Norman Jay Ornstein (; born October 14, 1948) is an American political scientist and an Emeritus scholar at the American Enterprise Institute (AEI), a Washington, D.C. conservative think tank. He is the co-author (along with Thomas E. Mann) of It's Even Worse Than It Looks: How the American Constitutional System Collided With the New Politics of Extremism.

Biography 
Norman Jay Ornstein was born in Grand Rapids, Minnesota on October 14, 1948. His father was a traveling salesman, and the family spent much of Norman's childhood in Canada. He was a child prodigy, graduated from high school when he was fourteen and from college when he was eighteen. He received his BA from the University of Minnesota, and subsequently, received a Ph.D. in political science from the University of Michigan in 1974. By the mid-1970s, he had become a professor of political science at Catholic University in Washington, D.C. and was establishing a reputation as an expert on the United States Congress.

Ornstein studies American politics and is a frequent contributor to The Washington Post and many magazines, such as The Atlantic and the National Journal. He wrote a weekly column for Roll Call from 1993 until April 10, 2013, and was co-director, along with Thomas E. Mann, of the AEI-Brookings Election Reform Project. He helped draft key parts of the Bipartisan Campaign Reform Act of 2002, also known as the McCain-Feingold Act. Ornstein is a registered Democrat, but considers himself a centrist, and has voted for individuals from both parties.
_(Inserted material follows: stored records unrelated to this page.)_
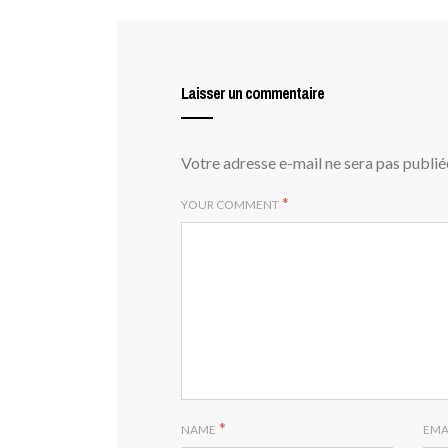
Laisser un commentaire
Votre adresse e-mail ne sera pas publié
*
YOUR COMMENT
*
NAME
EMA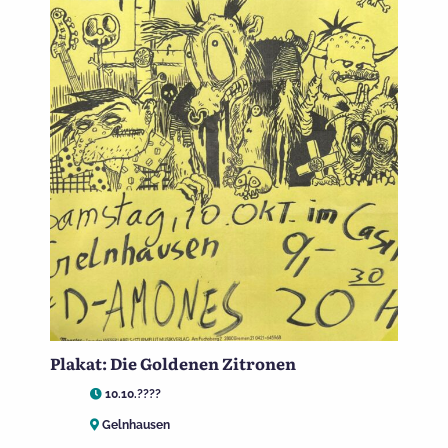
Plakat: Die Goldenen Zitronen
10.10.????
Gelnhausen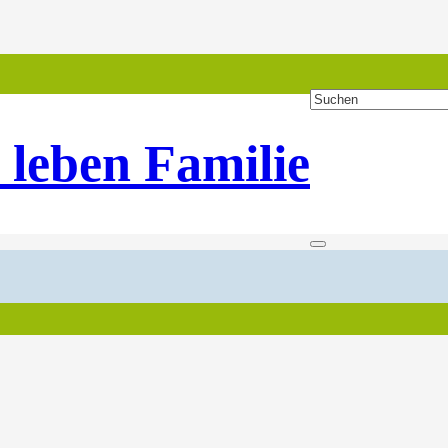
 leben Familie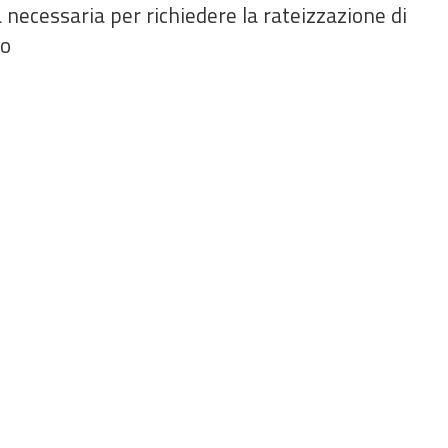
a necessaria per richiedere la rateizzazione di
io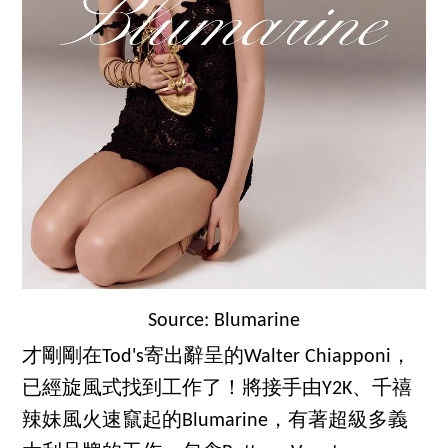
Source: Blumarine
才剛剛在Tod's寄出辭呈的Walter Chiapponi，
已經旋風式找到工作了！將接手由Y2K、千禧
辣妹風火速竄起的Blumarine，有著超級多義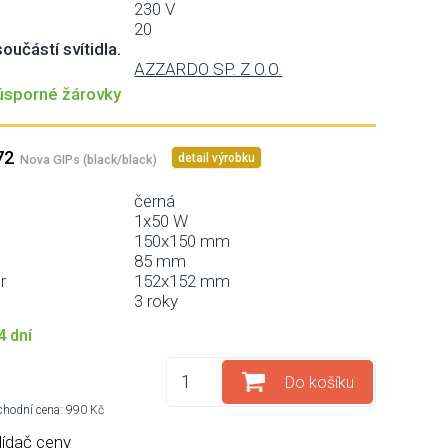
230 V
20
oučástí svítidla.
AZZARDO SP. Z O.O.
 úsporné žárovky
72
detail výrobku
Nova GIPs (black/black)
černá
1x50 W
150x150 mm
85 mm
r
152x152 mm
3 roky
4 dní
Do košíku
hodní cena: 990 Kč
lídač ceny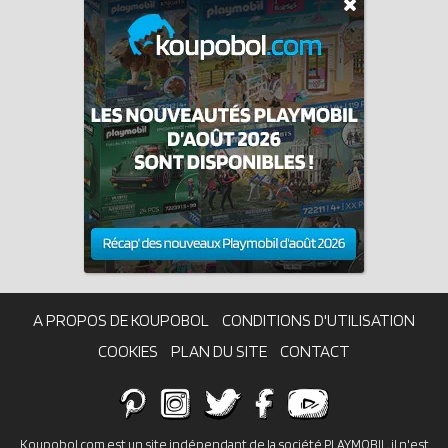
A PROPOS DE KOUPOBOL
CONDITIONS D'UTILISATION
COOKIES
PLAN DU SITE
CONTACT
Koupobol.com est un site indépendant de la société PLAYMOBIL, il n'est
Ornstein is a member of the advisory board of the Future of American Democracy Foundation, a nonprofit, nonpartisan foundation in partnership with Yale University Press and the Yale Center for International and Area Studies "dedicated to research and education aimed at renewing and sustaining the historic vision of American democracy". He also served on the advisory board of the Institute for Law and Politics at the University of Minnesota Law School. Ornstein is also a member of the board of directors of the nonpartisan election reform group Why Tuesday?. He is on the advisory council of the cross-partisan grassroots campaign Represent.Us, where he served as a  consultant in the crafting of the American Anti-Corruption Act.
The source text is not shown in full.